But the message is gaining traction because people are realising the liberating truth being so dramatically and authentically presented. And this is precisely when they step up the harassment, so take heart because it’s then you really know you’re cutting through.
Sham Justice: Kangaroo Courts and Show Trials

Ten of Palestine Action’s Filton 18 – some of the young people who’ve taken direct action against the Gaza genocide and been denied bail for months. Photo from FREE THE FILTON 18 poster
We’re seeing young people arrested by counter-terror police for non-violent direct action against genocide – a cynical manoeuvre to paint them as terrorists and allow for normal due process to be suspended – but then not charged under terror legislation (because, as was already perfectly clear, they’re not terrorists but protesters). Denied bail for months and ongoing as a form of pretrial punishment because they’ve been so effective.
Judges – frustrated because juries were constantly declaring protesters innocent on a public interest defence – preventing evidence of either motivation or public interest; a draconian hobbling of the right to a fair trial.
Jesus is hauled off in the dead of night to endure a multi-pronged show trial (replete with a hastily assembled ‘court of public opinion’ – rent-a-mob assets screaming for his blood) from the religious court to the court of Empire – which juggles him between jurisdictions and finally accedes to the demands of the religious leaders for the death sentence.
The guards who’ve arrested Jesus, knowing he’s seen as a prophet, now gather round him and amuse themselves by blindfolding, slapping and punching him, yelling: “Prophesy! Who hit you?” while they wait for the arrival of the religious Council, comprising the court for his first trial.
This is the ruling hierarchy of his own national and religious heritage. It is a community dominated by an oppressive religious elite who are riddled with contempt for the people supposedly in their cure, and which has literally been out to get him since he preached his first sermon.
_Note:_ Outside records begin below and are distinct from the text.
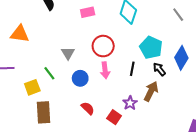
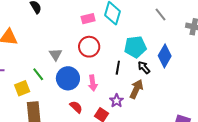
pink rectangle: (88, 12) -> (88, 19), moved
cyan pentagon: (151, 48) -> (135, 47), turned -30
pink arrow: (105, 70) -> (93, 83), moved
blue circle: (80, 78) -> (68, 78), size x1.5

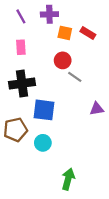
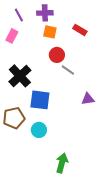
orange square: (65, 33) -> (50, 32), moved
pink rectangle: (21, 47) -> (12, 36), moved, turned 32
black cross: (22, 84) -> (20, 76), turned -35

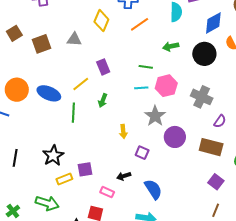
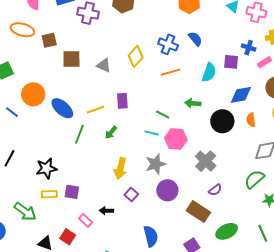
yellow arrow: (123, 132) -> (120, 168), size x1.5
blue semicircle: (153, 189) -> (151, 236), moved

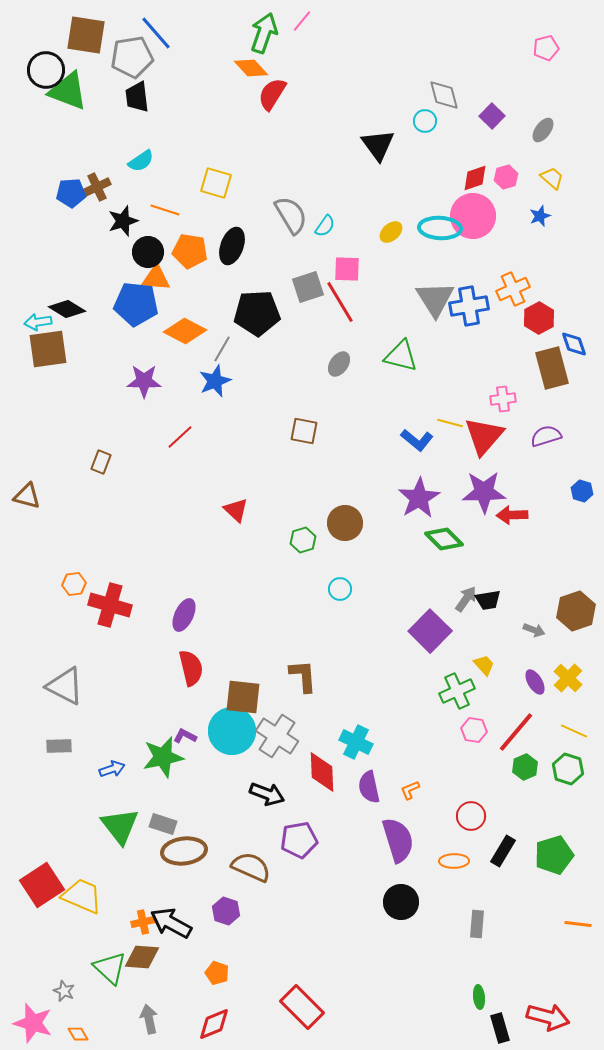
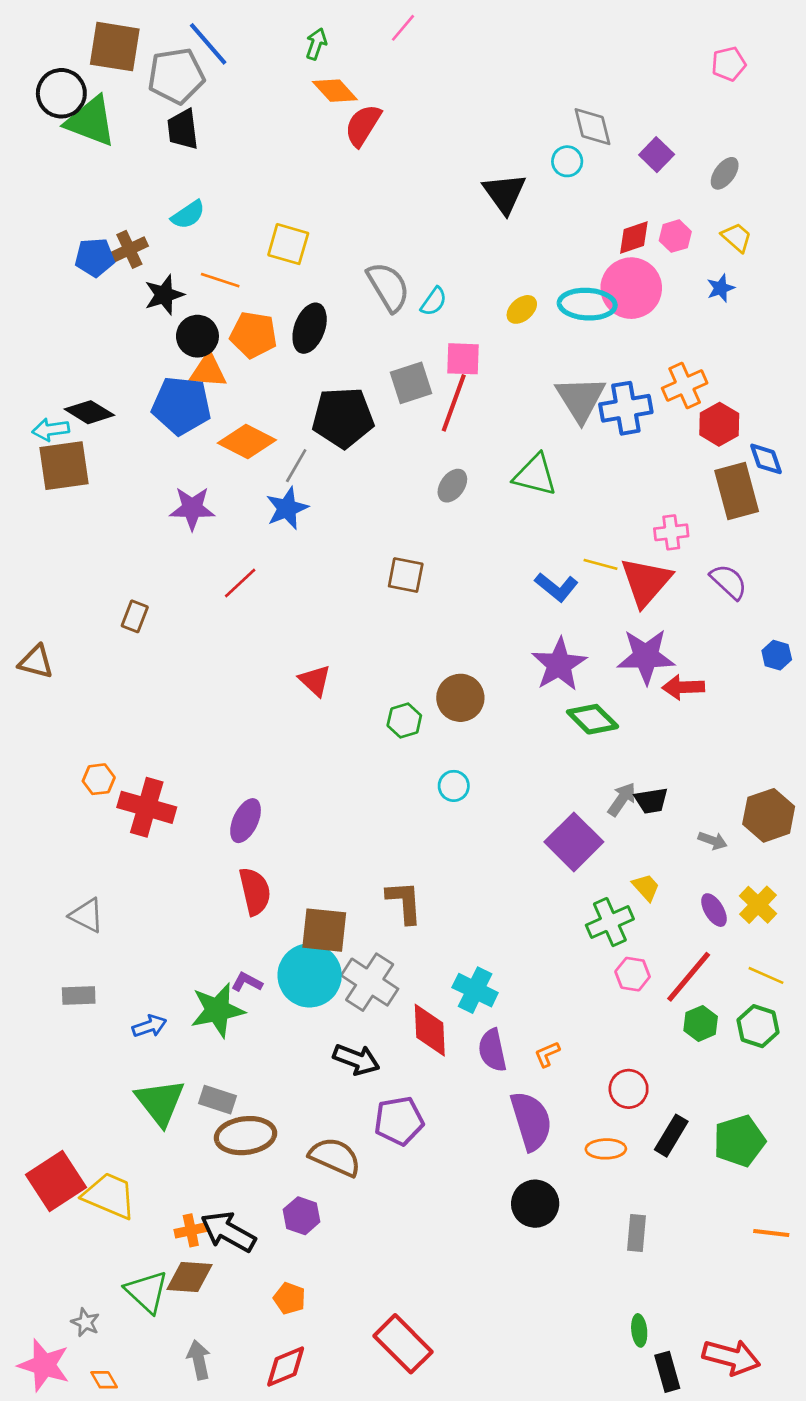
green arrow: (264, 33) -> (316, 44), moved, size x0.6
red line: (340, 302) -> (454, 403), turned 51
purple semicircle: (546, 436) -> (729, 582), turned 60
gray triangle: (65, 686) -> (87, 915), size x0.7

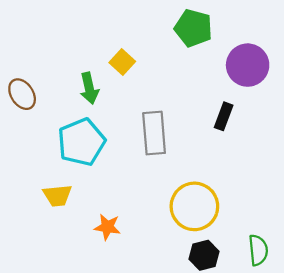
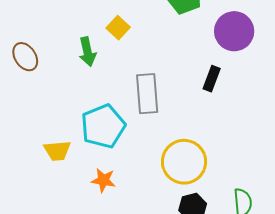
cyan pentagon: (81, 142) -> (103, 126), moved

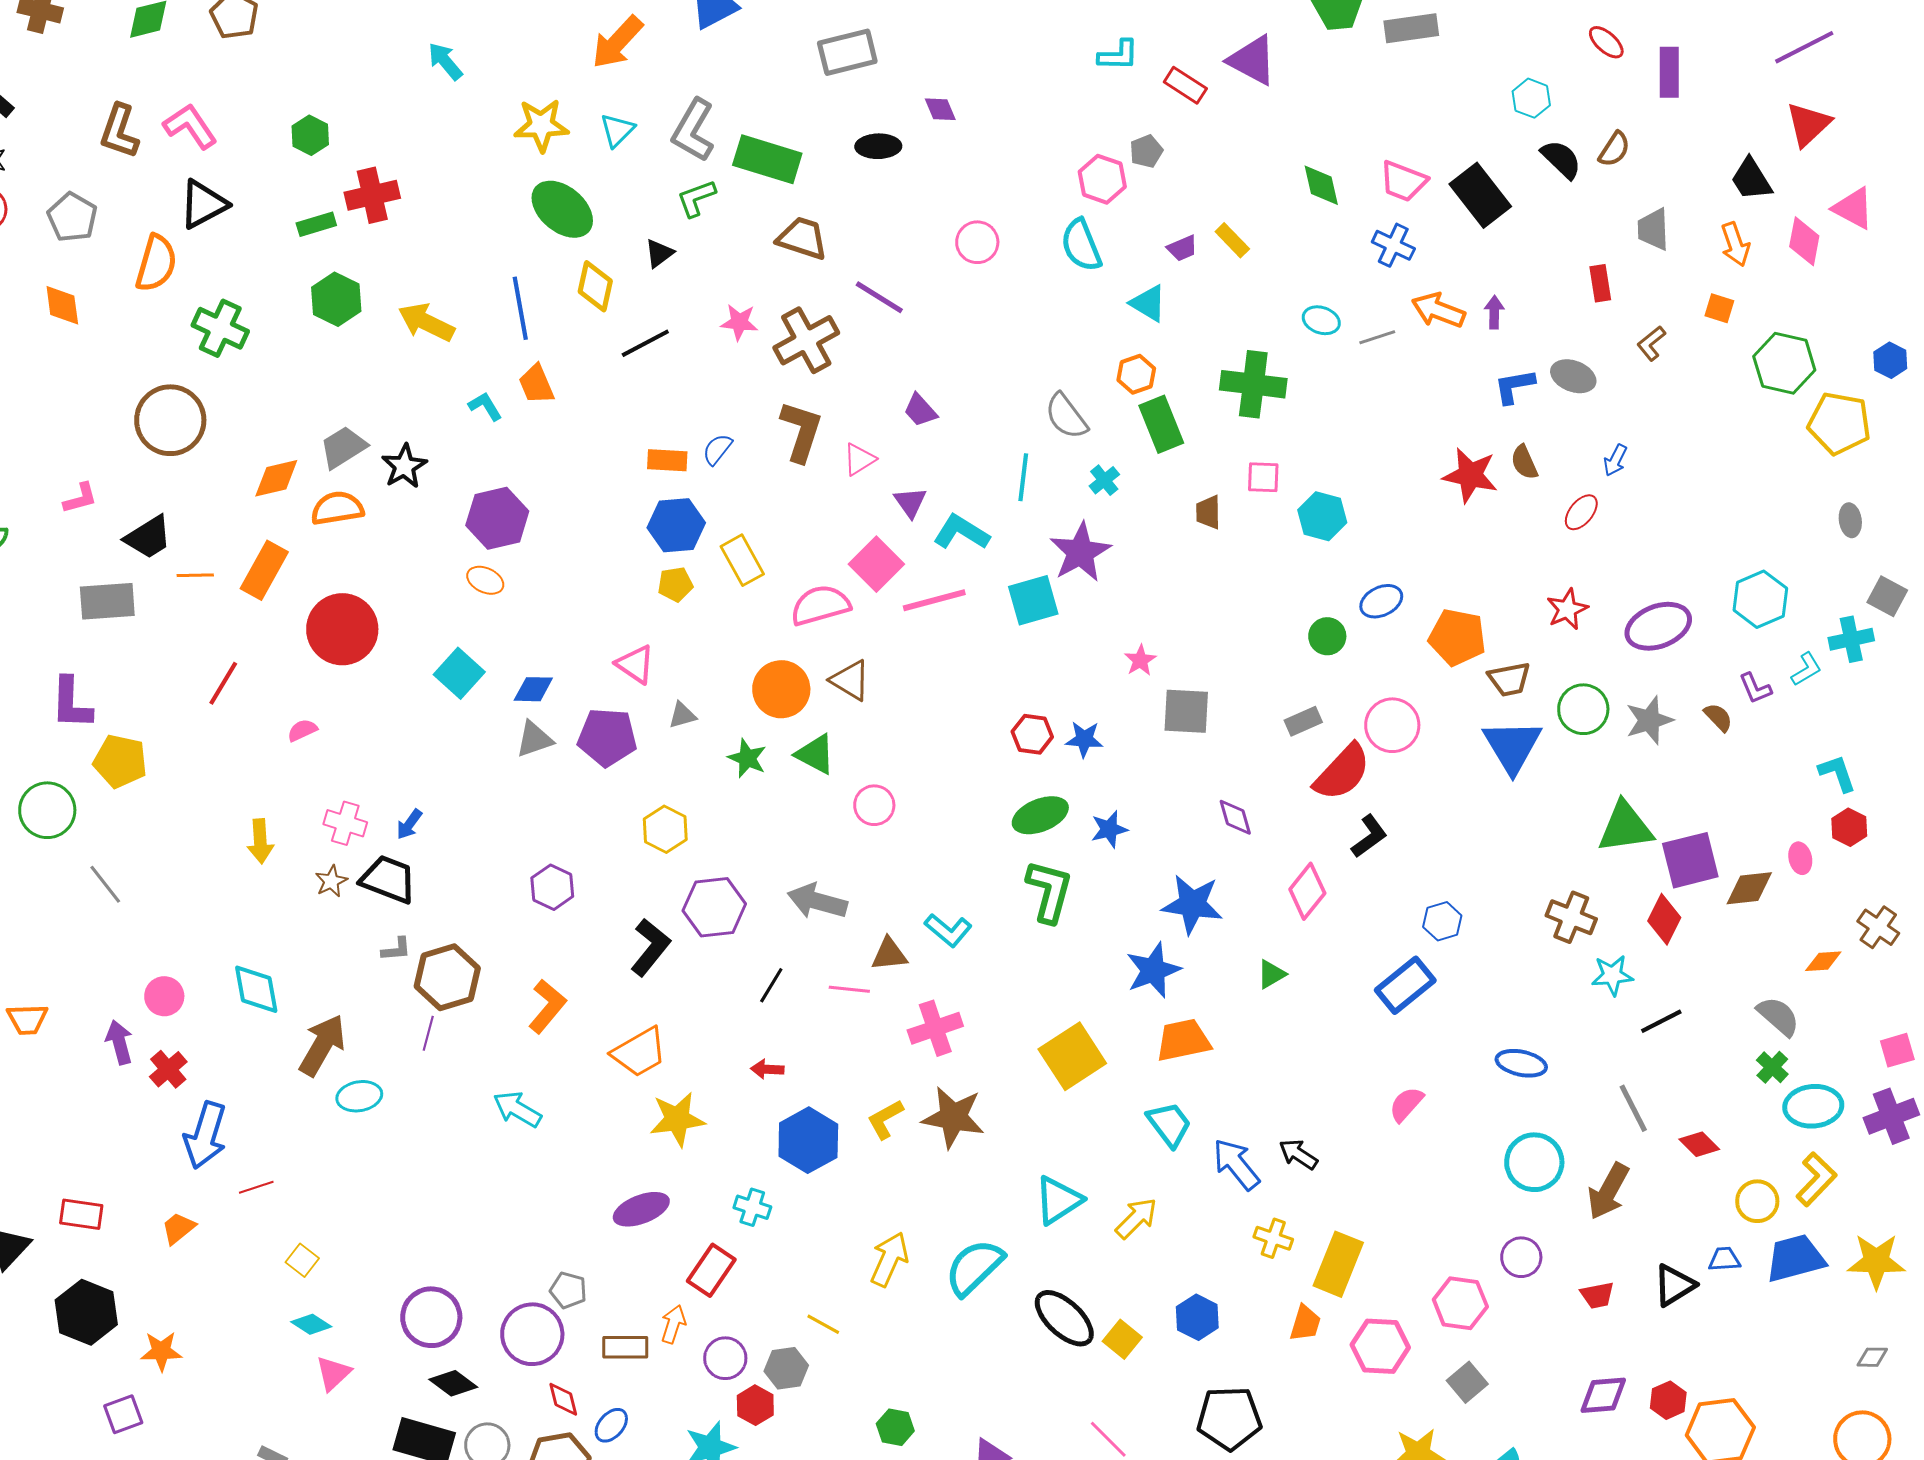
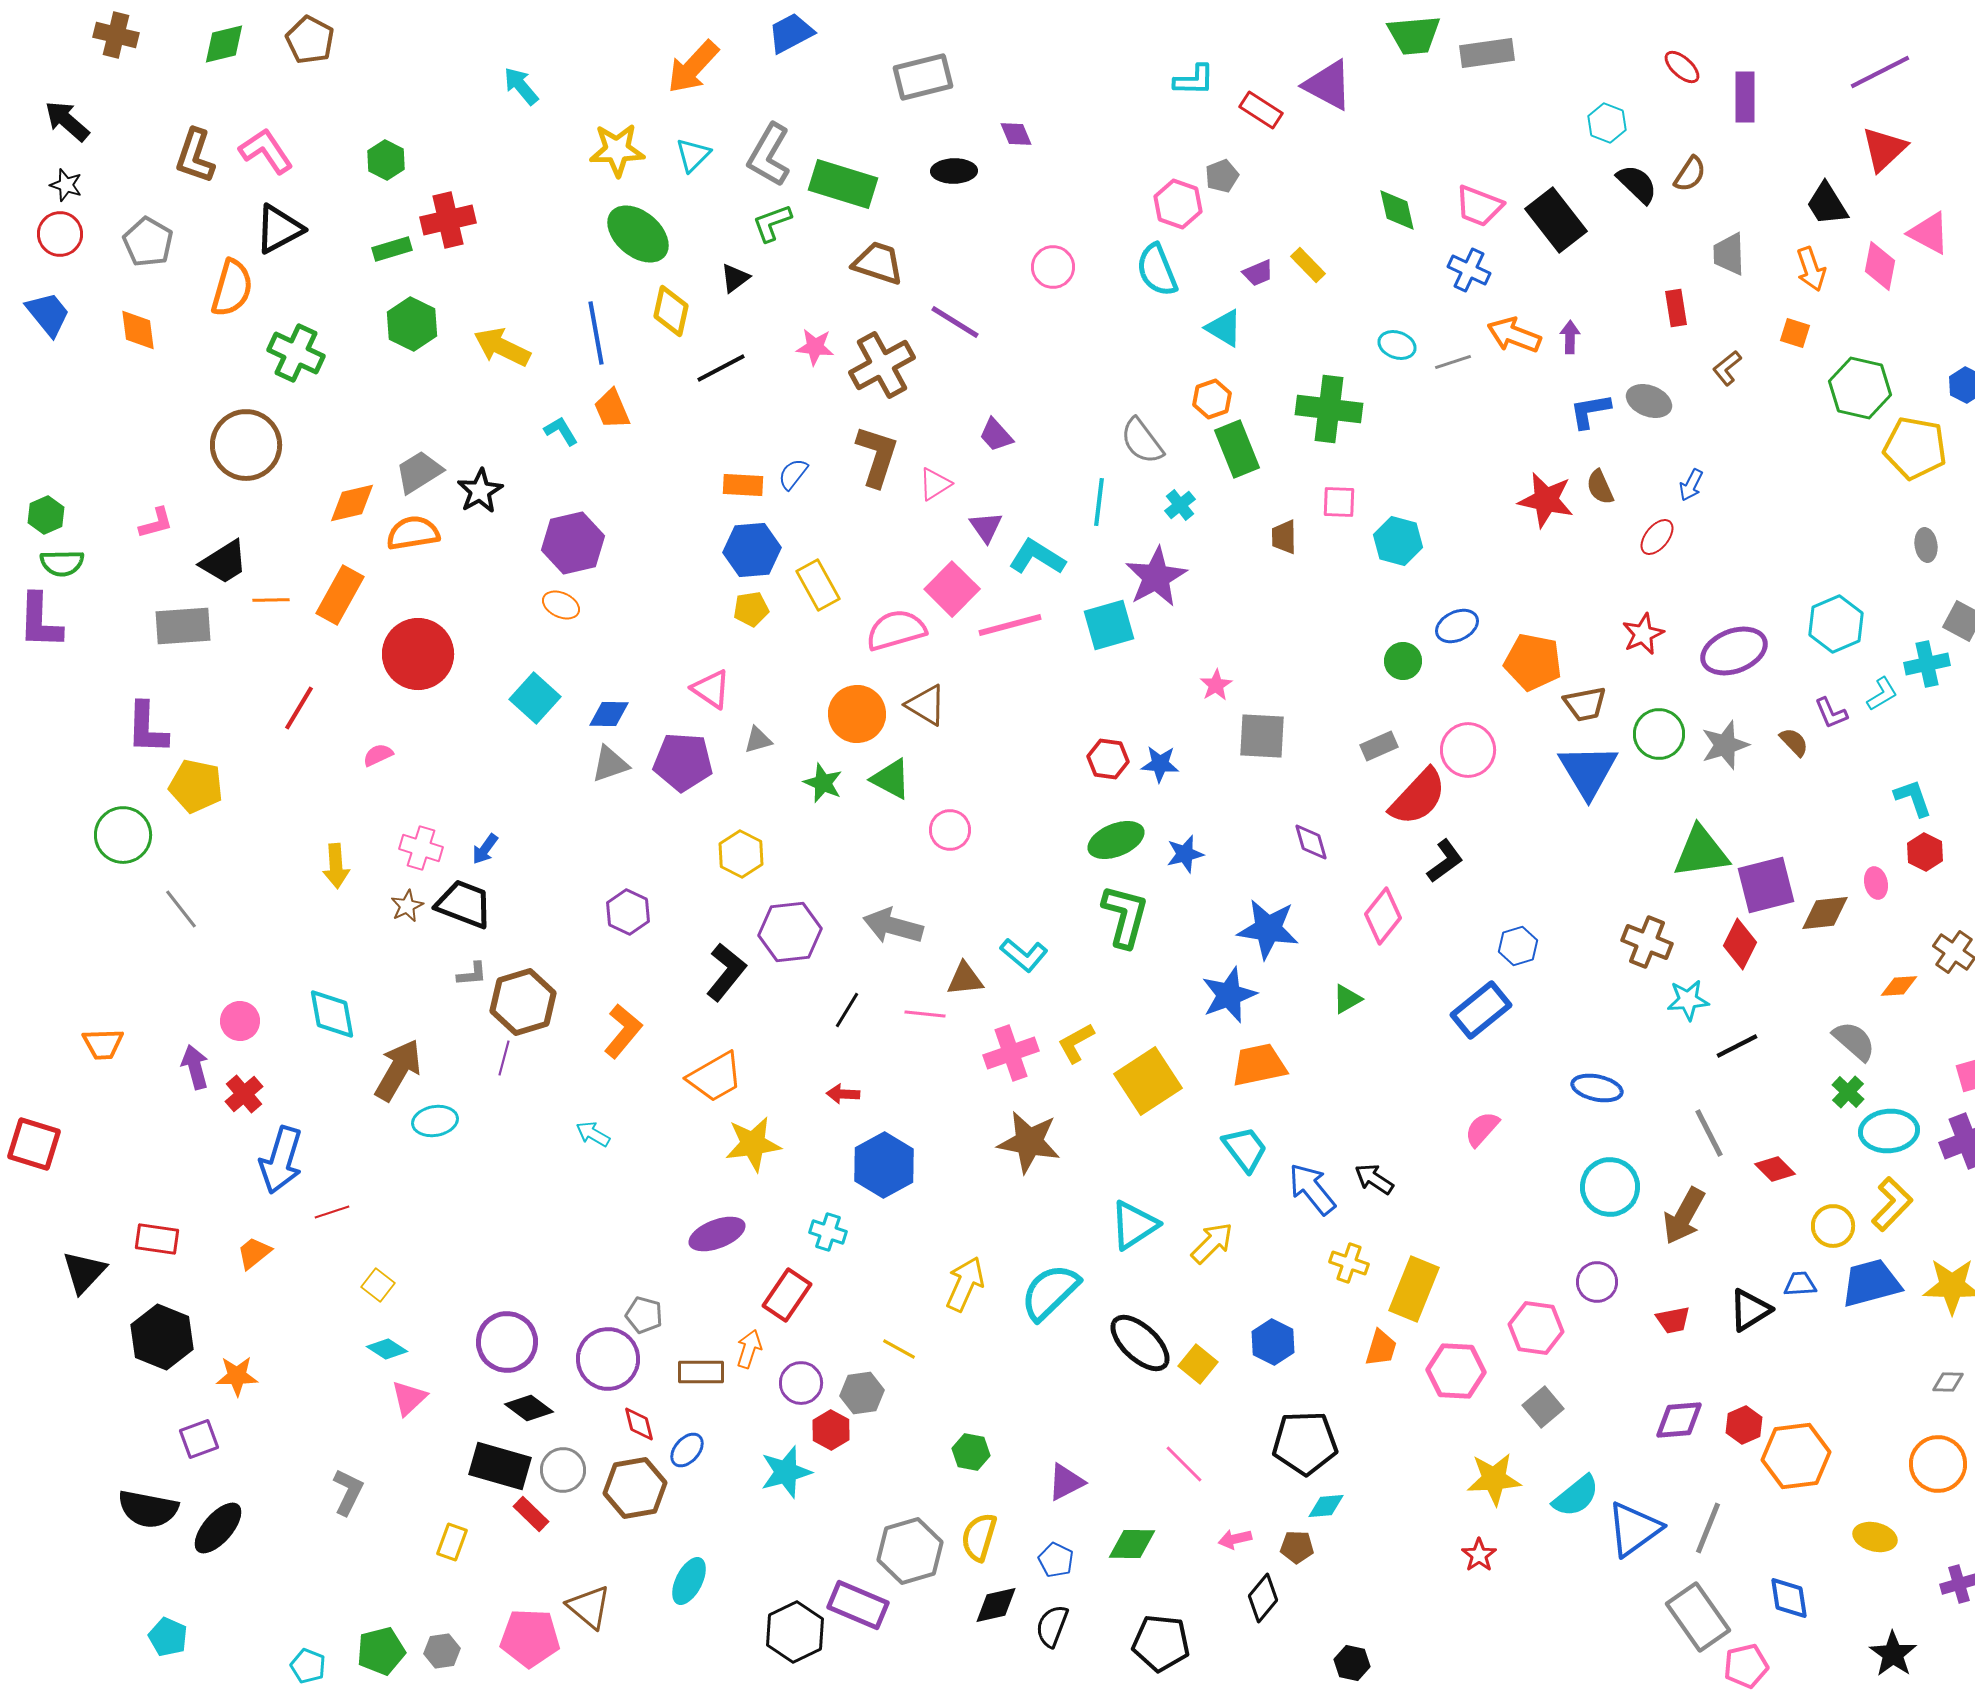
cyan arrow: (517, 1109) -> (593, 1134), size x0.7
yellow L-shape: (885, 1119) -> (1076, 1043), moved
So Jesus takes the revolutionary words in Isaiah and applying them prophetically to that moment and himself – infuriating them further by illustrating (from their own Scriptures) that their status was not entitlement; God cares for all humanity (whereupon they tried to throw him over the cliff):
The Spirit of the LORD is upon Me,
Because He has anointed Me To preach good news to the poor;
He has sent Me to heal the broken-hearted,
To proclaim liberty to the captives
And recovery of sight to the blind,
To set at liberty those who are oppressed
In the Council, they’re looking for the death penalty on a charge of sacrilege, a supreme irony given what they’re doing. ‘Witnesses’ twist things he’s said, but their ‘testimony’ is contradictory. Jesus asks them which of his good deeds they have arrested him for. They refuse to answer, so he doesn’t respond to them either, until they ask him directly: “Are you the Son of God?” To which he replies: “You said it”. And the High Priest cries “Blasphemy!” ritually tearing his garments and challenging the court to arrive at the ‘correct’ verdict: “You’ve heard him yourselves, now! What’s your decision?” And they duly deliver.
Under Roman rule, they can’t put Jesus to death, so they drag him off to the Roman governor (Pontius Pilate), who, after some questioning of Jesus which obviously mystifies him, tries to pass the buck by sending him to Herod Antipas (who’d previously had John the Baptist beheaded), Rome’s client ruler of Jesus’ home region, visiting the area. This mends the difficult relationship between the two governors, and they become allies. But it doesn’t progress anything with respect to Jesus, beyond being viciously abused by another set of soldiers, then passed back to the first governor.
After some half-hearted attempts to free Jesus, (who he believes is innocent), Pilate has his mind changed by expedience, having been carefully assisted to perceive an incipient threat to his own position – amplified by a bawling mob, looking ominously like an impending riot, who’ve been bribed to cry “Crucify him”. And – literally washing his hands; a performative action of zero efficacy to anyone if ever there was one – he delivers Jesus up to his own soldiers as a morsel for their amusement and to have him flogged – the standard precursor to crucifixion.
Torture
The flagellum was a whip with multiple separate thongs, each of which had sharp pieces of bone or metal attached – designed to make a bloody pulp of the body. The soldiers get the entire unit together for this and then stage a mock coronation, piercing him with the barbs of great thorns they twist into a crown and force down onto his head. Throwing a purple robe around his shoulders and giving him a reed staff, they kneel before him in a parody of tribute, crying “Hail, King of the Jews”, tormenting him in his pain, weakness and anguish with the ironic reminder of his triumphant entry into the city the previous week.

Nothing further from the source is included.